### Activity
Starting with the line that contains "Sobre o Curso" and stopping after the line that contains "expondo o aluno aos conhecimentos mais", return each line below exactly as written, with no others.

### Entries provided
● ● ●

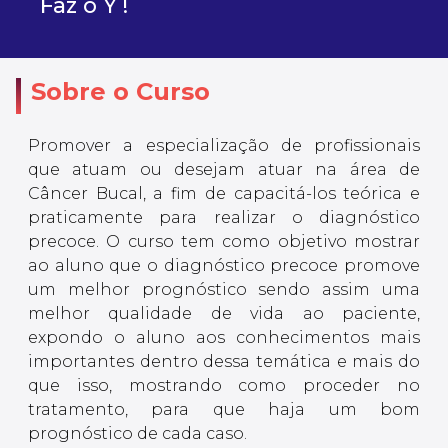
Faz o Y !
Sobre o Curso
Promover a especialização de profissionais
que atuam ou desejam atuar na área de
Câncer Bucal, a fim de capacitá-los teórica e
praticamente para realizar o diagnóstico
precoce. O curso tem como objetivo mostrar
ao aluno que o diagnóstico precoce promove
um melhor prognóstico sendo assim uma
melhor qualidade de vida ao paciente,
expondo o aluno aos conhecimentos mais
importantes dentro dessa temática e mais do
que isso, mostrando como proceder no
tratamento, para que haja um bom
prognóstico de cada caso.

● ● ●

### The answer
Sobre o Curso
Promover a especialização de profissionais
que atuam ou desejam atuar na área de
Câncer Bucal, a fim de capacitá-los teórica e
praticamente para realizar o diagnóstico
precoce. O curso tem como objetivo mostrar
ao aluno que o diagnóstico precoce promove
um melhor prognóstico sendo assim uma
melhor qualidade de vida ao paciente,
expondo o aluno aos conhecimentos mais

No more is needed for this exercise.